Gemini 3.5 Flash

Pricing and Model Positioning

  • Gemini 3.5 Flash standard pricing is reported as ~$1.50/M input and $9/M output tokens, about 3× the previous Flash tier and similar to older Pro models.
  • Several commenters note confusion between batch/flex vs on‑demand pricing; early posts misquoted cheaper numbers.
  • Many see this as Flash effectively becoming “new Pro”: cheaper than 3.1 Pro per token but not a “cheap fast model” anymore.
  • Some suspect this is not cost-based but an attempt to move upmarket and reduce overload from underpriced Flash models.

Performance, Benchmarks, and Token Use

  • Benchmarks look strong; several claim 3.5 Flash is near or at Sonnet‑class intelligence and beats 3.1 Pro on many tests.
  • Others highlight cost-per-task: Artificial Analysis shows 3.5 Flash costing ~74% more than 3.1 Pro to run their suite, while scoring lower.
  • Multiple hands-on tests show 3.5 using many more “thinking” tokens; that can erase speed/price advantages in real workloads.
  • Some report 3.5 Flash solves coding/design tasks in far fewer tokens than older Gemini models; others find it more verbose.

Developer Experience, Tools, and Reliability

  • Antigravity 2.0 (CLI and GUI) is praised as a strong agent harness, but:
    • Quotas on the Gemini “AI Pro” plan were sharply reduced (e.g., “12 Pro prompts per 5 hours”, very easy to hit).
    • People hit quota or 5xx errors after a handful of Antigravity sessions; some are canceling subscriptions.
    • Complaints that failed generations (e.g., image overload errors) still consume quota.
  • Google’s AI Studio and API are widely described as flaky and inconsistent compared to competitors.

Coding and Agentic Use

  • Opinions on coding are polarized:
    • Some say raw coding/reasoning is very strong for a “flash” model and competitive with higher tiers.
    • Others find 3.5 Flash clearly worse than frontier models in deep systems code, long-horizon refactors, and tool use.
  • Recurring theme: Gemini models are “smart but stubborn” — disregard AGENTS.md/instructions, overbuild features, disable tooling, or ignore linters.
  • Agentic performance (multi-step tool use, large projects) is often called Gemini’s weak spot; several say this regressed vs older models.

Hallucinations, Knowledge Cutoff, and Search

  • Knowledge cutoff is January 2025 with “latest update May 2026”; some find the lag worrying given rapidly LLM‑polluted web data.
  • Many still see frequent hallucinations in legal, research, niche APIs, and gaming contexts, even with web search enabled.
  • Others argue that web-grounded harnesses for top models have made hallucinations rare for everyday questions, but not for specialized domains.

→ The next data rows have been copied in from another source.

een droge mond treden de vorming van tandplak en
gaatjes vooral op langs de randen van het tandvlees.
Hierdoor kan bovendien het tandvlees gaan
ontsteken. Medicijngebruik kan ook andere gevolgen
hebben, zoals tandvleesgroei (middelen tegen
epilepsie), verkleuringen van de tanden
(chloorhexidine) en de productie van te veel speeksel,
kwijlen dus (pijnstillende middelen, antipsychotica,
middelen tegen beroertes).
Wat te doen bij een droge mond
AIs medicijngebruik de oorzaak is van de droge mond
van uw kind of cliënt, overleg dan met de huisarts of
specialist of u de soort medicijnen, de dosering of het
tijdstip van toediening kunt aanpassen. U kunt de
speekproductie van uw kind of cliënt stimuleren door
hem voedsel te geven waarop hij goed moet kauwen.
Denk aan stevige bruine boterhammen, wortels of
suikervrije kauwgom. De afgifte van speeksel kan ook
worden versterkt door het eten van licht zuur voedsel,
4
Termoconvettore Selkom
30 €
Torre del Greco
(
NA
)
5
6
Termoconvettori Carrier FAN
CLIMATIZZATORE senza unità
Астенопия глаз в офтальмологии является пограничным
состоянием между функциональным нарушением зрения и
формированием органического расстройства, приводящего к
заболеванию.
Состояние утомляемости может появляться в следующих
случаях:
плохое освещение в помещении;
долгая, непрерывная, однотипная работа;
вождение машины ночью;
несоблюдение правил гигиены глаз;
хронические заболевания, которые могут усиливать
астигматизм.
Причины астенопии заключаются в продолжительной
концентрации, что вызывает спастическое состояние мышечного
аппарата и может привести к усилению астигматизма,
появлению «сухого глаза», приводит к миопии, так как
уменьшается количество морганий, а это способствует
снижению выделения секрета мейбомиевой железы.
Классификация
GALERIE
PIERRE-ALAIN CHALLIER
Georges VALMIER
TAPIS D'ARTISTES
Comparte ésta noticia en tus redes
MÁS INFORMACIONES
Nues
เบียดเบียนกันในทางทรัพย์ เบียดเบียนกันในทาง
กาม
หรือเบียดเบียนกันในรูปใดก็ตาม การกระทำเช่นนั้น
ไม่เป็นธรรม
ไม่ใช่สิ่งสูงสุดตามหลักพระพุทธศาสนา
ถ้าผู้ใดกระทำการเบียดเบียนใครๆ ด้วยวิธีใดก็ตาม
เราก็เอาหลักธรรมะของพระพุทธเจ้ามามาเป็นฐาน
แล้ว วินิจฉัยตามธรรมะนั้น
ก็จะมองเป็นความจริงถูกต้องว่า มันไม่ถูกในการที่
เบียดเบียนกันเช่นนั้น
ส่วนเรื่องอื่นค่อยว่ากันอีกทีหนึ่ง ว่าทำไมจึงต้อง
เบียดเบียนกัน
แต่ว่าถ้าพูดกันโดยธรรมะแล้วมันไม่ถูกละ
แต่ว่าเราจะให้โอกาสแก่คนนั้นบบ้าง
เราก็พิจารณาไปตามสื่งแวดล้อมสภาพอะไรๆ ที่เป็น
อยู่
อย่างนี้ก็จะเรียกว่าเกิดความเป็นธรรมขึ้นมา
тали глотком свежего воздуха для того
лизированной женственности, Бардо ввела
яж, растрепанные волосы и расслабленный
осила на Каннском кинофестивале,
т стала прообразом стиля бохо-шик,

Competition and Local Models

  • DeepSeek V4 (especially Flash) and Qwen 3.6 are repeatedly cited as dramatically cheaper with “good enough” capability, especially for coding.
  • Several note that open‑weight models now approach last year’s frontier and can be run locally on high-end consumer hardware; this makes rising cloud prices less attractive.
  • Some foresee a three‑tier future: free/cheap local models for most users, subscription “near frontier” models, and expensive frontier APIs for high‑value work.

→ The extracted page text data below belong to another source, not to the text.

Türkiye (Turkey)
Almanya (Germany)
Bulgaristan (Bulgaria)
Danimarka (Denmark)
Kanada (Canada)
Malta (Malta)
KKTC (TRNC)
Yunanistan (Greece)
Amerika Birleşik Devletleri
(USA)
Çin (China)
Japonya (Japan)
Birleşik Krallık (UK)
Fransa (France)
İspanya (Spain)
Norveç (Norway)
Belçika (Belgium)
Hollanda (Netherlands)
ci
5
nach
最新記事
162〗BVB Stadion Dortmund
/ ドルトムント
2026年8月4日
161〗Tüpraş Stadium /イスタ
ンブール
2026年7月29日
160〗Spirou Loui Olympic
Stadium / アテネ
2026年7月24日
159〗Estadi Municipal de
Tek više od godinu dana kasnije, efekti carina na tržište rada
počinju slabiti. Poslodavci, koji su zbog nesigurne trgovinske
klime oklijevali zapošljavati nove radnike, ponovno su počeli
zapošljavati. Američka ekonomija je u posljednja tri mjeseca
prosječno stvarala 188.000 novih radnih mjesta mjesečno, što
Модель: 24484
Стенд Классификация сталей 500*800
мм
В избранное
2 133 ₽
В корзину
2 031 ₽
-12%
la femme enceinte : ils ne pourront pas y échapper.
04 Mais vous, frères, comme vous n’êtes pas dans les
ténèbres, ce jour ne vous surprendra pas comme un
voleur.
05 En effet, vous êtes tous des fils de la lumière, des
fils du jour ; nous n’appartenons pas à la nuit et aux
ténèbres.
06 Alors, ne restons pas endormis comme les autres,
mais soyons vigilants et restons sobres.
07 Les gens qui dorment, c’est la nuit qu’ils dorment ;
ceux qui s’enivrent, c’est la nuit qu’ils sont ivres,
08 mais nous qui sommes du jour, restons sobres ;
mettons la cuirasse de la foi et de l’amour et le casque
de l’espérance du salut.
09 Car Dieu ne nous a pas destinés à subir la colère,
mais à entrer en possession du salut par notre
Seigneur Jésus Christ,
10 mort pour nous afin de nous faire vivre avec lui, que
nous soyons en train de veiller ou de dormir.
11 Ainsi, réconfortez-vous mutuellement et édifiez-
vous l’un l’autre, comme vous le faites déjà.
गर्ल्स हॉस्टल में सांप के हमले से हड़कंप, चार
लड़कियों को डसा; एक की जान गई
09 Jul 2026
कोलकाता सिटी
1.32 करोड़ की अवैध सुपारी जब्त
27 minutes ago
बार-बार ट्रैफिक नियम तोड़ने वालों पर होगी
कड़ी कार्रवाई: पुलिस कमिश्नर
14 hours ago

Naming, Branding, and Strategy

  • Many find Google’s naming confusing: Flash vs Flash‑Lite vs Pro, shifting roles from release to release.
  • Some interpret 3.5 Flash being marked “stable” (not “preview”) plus the price hike as a long-term reset of the “cheap model” baseline, not a temporary spike.
  • Several suspect Google is prioritizing monetization and search integration over being the absolute frontier lab.

Culture, UX, and “Vibe”

  • A recurring complaint is Gemini’s personality: overly enthusiastic, flattering, and verbose, even when wrong; some users say this alone puts them off.
  • The “pelican on a bike” SVG benchmark shows 3.5 Flash generating elaborate, stylized but structurally flawed graphics, illustrating a tendency to “do a lot” rather than fix core mistakes.
  • Overall sentiment mixes respect for speed and raw capability with strong skepticism about pricing, reliability, and long-term trust.